This is the third post in a series inspired and based on the books “Predictable Success” and “The Synergist” by Les McKeown. The first post summarised the 3 natural styles that describe the way people behave in groups or teams - The Visionary, The Operator and The Processor. The second post explored the dynamics created with these three styles in formal meetings and informal communications, and the consequences of the different ‘world views’ of each.
Les’ second book “The Synergist” introduces the forth ‘style’ or type of behaviour (the Synergist!) which is a learned style that when added to the ‘VOP’ mix can overcome the gridlock and help the other 3 styles be successful together.
The Synergist brings a primary focus on what is best for the enterprise as a whole, and with that context they focus and harmonise a team or group to produce high-quality decisions. In fact, to produce effective decisions at all. As we saw in the last post, left to their own devices, a combination of the other three styles is likely to be ineffective and not capable of decision making.
Any of the other three natural styles can learn to become a synergist, Visionaries do so most readily, followed by Processors. Operators find it hardest. Natural Synergists are rare, but it is possible to find in some people.
A Synergist is best defined and understood by the nine skills that Les identifies - a set of common characteristics that they possess – and one commitment that a they must make. It will be clear from these characteristics that although the title ‘Synergist’ is indicative of the role these people play, and a powerful picture, in reality what we’re looking at here are leadership skills. The value of the way in which Les ties this all together though is in the context of the interplay between the leadership of a Synergist and the natural style of the visionaries, operators and processors.
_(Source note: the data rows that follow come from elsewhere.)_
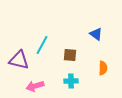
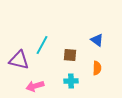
blue triangle: moved 1 px right, 6 px down
orange semicircle: moved 6 px left
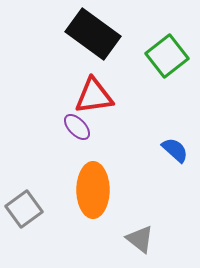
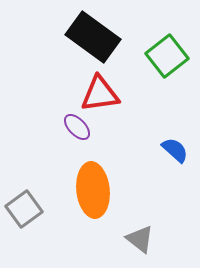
black rectangle: moved 3 px down
red triangle: moved 6 px right, 2 px up
orange ellipse: rotated 6 degrees counterclockwise
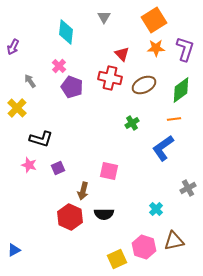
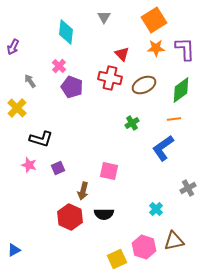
purple L-shape: rotated 20 degrees counterclockwise
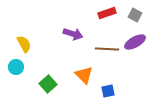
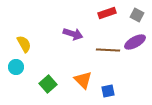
gray square: moved 2 px right
brown line: moved 1 px right, 1 px down
orange triangle: moved 1 px left, 5 px down
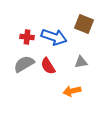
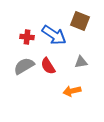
brown square: moved 4 px left, 3 px up
blue arrow: moved 2 px up; rotated 15 degrees clockwise
gray semicircle: moved 2 px down
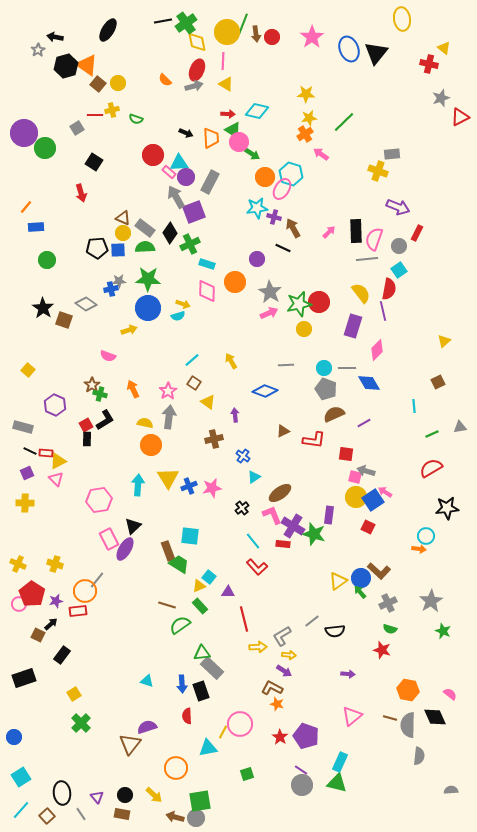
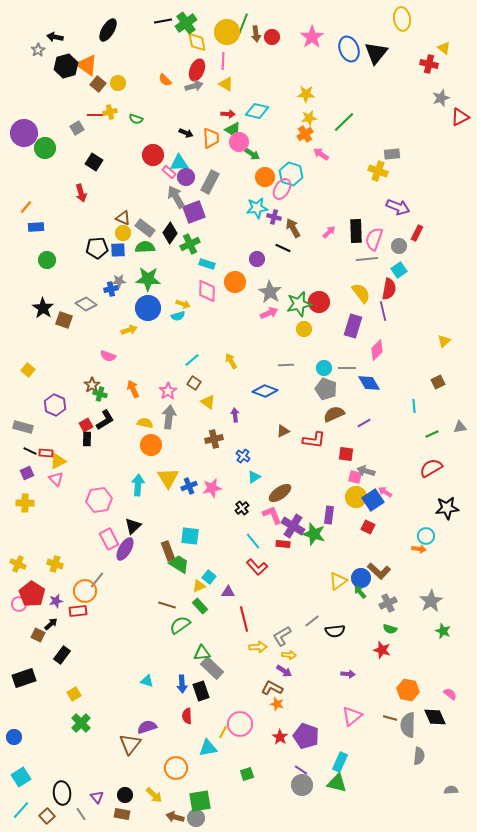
yellow cross at (112, 110): moved 2 px left, 2 px down
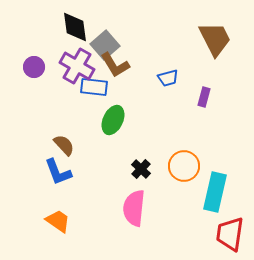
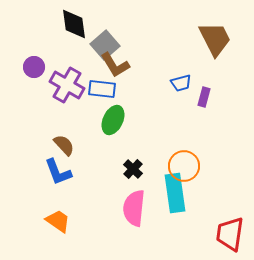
black diamond: moved 1 px left, 3 px up
purple cross: moved 10 px left, 19 px down
blue trapezoid: moved 13 px right, 5 px down
blue rectangle: moved 8 px right, 2 px down
black cross: moved 8 px left
cyan rectangle: moved 40 px left, 1 px down; rotated 21 degrees counterclockwise
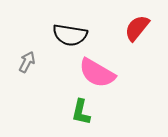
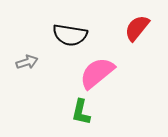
gray arrow: rotated 45 degrees clockwise
pink semicircle: rotated 111 degrees clockwise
Firstly, the Enterprise Commitment
“When working in a team or group environment, [I will] place the interests of the enterprise above my personal interests.”
There is an invitation here. The suggestion that if we are willing to take on this role; to set our sights at an organisational level rather than at a personal, individual level, then we can contribute to “Transforming the group by transcending personal agendas.” This is a learned role, taking on skill sets of the other three styles in the area’s of personal productivity and teamwork to facilitate a repeatable pattern of high quality, team based decision making.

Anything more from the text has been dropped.